Modeling Probability Density
For any variable in the dataset Xi,
(1) divided the 10,000 values of Xi into two groups according to Y=1
or Y=0;
(2) for each group, build a probability density distribution using
methods learned before.
i.e. get the PDF functions:
P(Xi | Y=1) and P(Xi |Y=0)
(3) calculate the probability based on the value of Xi of the new firm:
Xinew
P(Xi=Xinew |
Y=1) and P(Xi=Xinew | Y=0)
(4) classify based on the probability
if P(Xi=Xinew
| Y=1) > P(Xi=Xinew | Y=0), then the new firm is classified
as non-bankrupt;
if P(Xi=Xinew
| Y=1) < P(Xi=Xinew | Y=0), then the new firm is classified
as bankrupt.
The problem with the probability density approach is that estimating
the probability density is not very reliable. It is highly subjective and
very easy to incorporate errors.
Modeling Posterior Probability
This approach is based on the Bayesian theorem. For the given value of
X=Xnew, the conditional probabilities of each classes can be
calculated as
P(Y=1 | X=Xnew) = P(Y=1)*P(X=Xnew |Y=1) /[P(Y=1)*P(X=Xnew
|Y=1)+P(Y=0)*P(X=Xnew |Y=0) ]
Based on the conditional probabilities for each class, we can decide
which class this firm should belong to by picking up the class that has
the highest conditional probability.
Model Decision Boundary
Instead of building measuring function for the classes, this approach directly
partition the input parameter space (a 100 dimension space defined by the
100 variables) into different regions, each of which is in corresponding
to one class (bankrupt or non-bankrupt).
To determine the boundary, we need to assume the form of boundary function.

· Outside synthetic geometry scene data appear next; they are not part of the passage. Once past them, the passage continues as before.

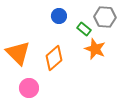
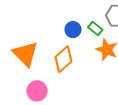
blue circle: (59, 16) -> (73, 30), moved

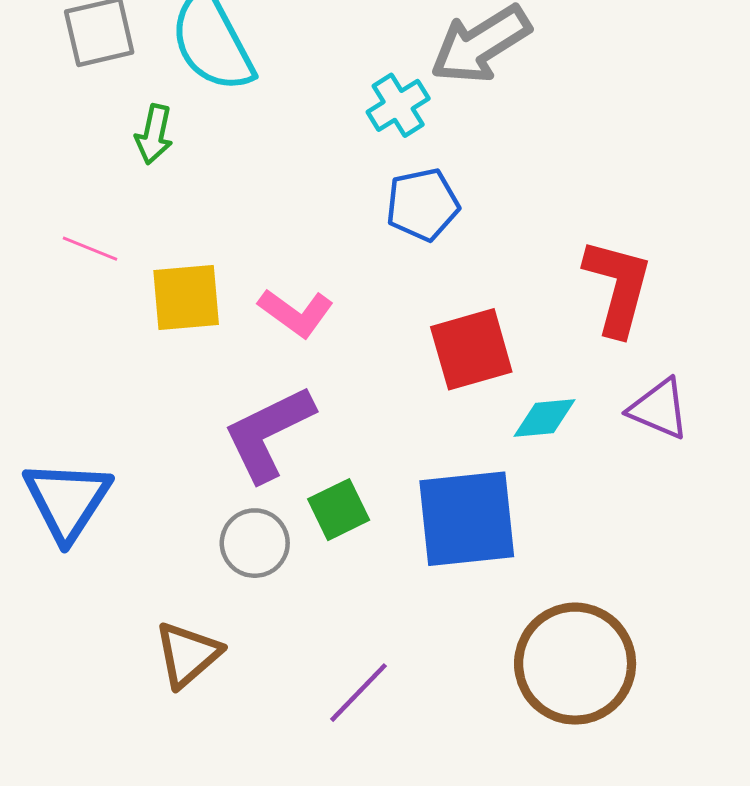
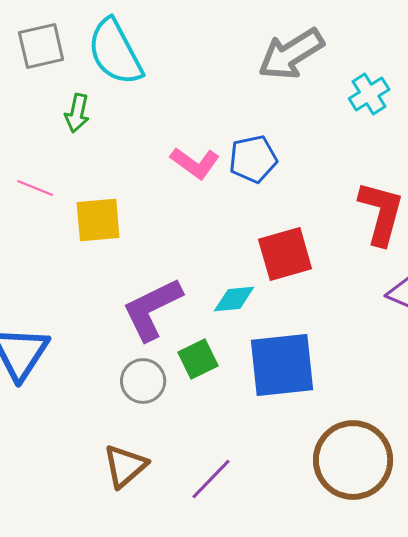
cyan cross: (398, 105) -> (369, 94), moved
pink L-shape: (296, 313) -> (195, 163), moved
cyan diamond: (545, 418) -> (234, 299), moved
brown triangle: (188, 654) -> (125, 466), moved

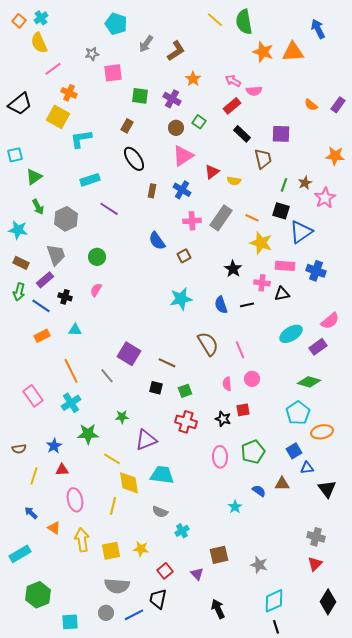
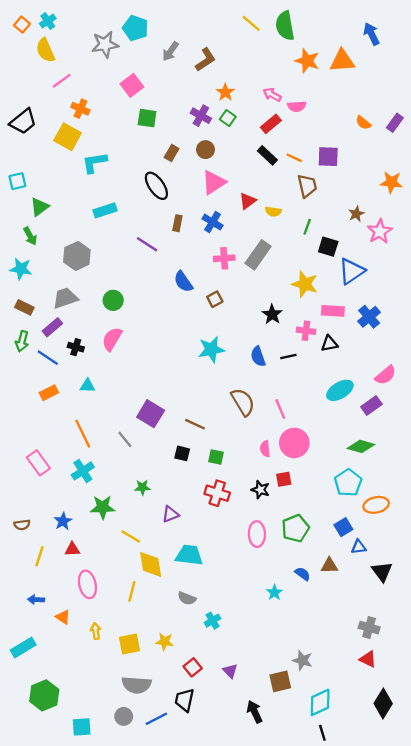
gray star: (92, 54) -> (105, 44), moved, size x1.6
pink square: (113, 73) -> (132, 85), turned -30
green square: (140, 96) -> (147, 118), moved
green square: (199, 122) -> (228, 118), moved
brown rectangle: (127, 126) -> (172, 153), moved
black rectangle: (242, 134) -> (267, 155), moved
green line: (284, 185) -> (307, 227), moved
green arrow: (38, 207) -> (30, 236), moved
purple line: (109, 209) -> (147, 244), moved
orange line: (252, 218) -> (294, 158), moved
gray trapezoid: (56, 255) -> (65, 298), turned -90
blue cross: (316, 271) -> (369, 317), turned 30
pink semicircle: (96, 290) -> (112, 339), size x1.5
pink circle: (252, 379) -> (294, 443), size x1.6
green square: (185, 391) -> (216, 457), turned 32
purple triangle: (146, 440) -> (170, 514), size x0.7
blue arrow: (31, 513) -> (36, 600), turned -40
yellow arrow: (82, 540) -> (96, 631), size x0.6
brown square: (219, 555) -> (280, 681), moved
red triangle: (315, 564) -> (368, 659), turned -49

The traditional approach of linear discriminate analysis usually does not
work very well in the high-dimension space. Instead, we consider using
the sigmoid functions such as tanh(x). To determine the boundary, we also
need an objective function. One choice is MSE (mean square error). Another
is the entropy.
Neural network provides a very power tool to construct the high-dimension
boundary. A three layered network allows us to group input into subgroups
and take into consideration of non-linearity.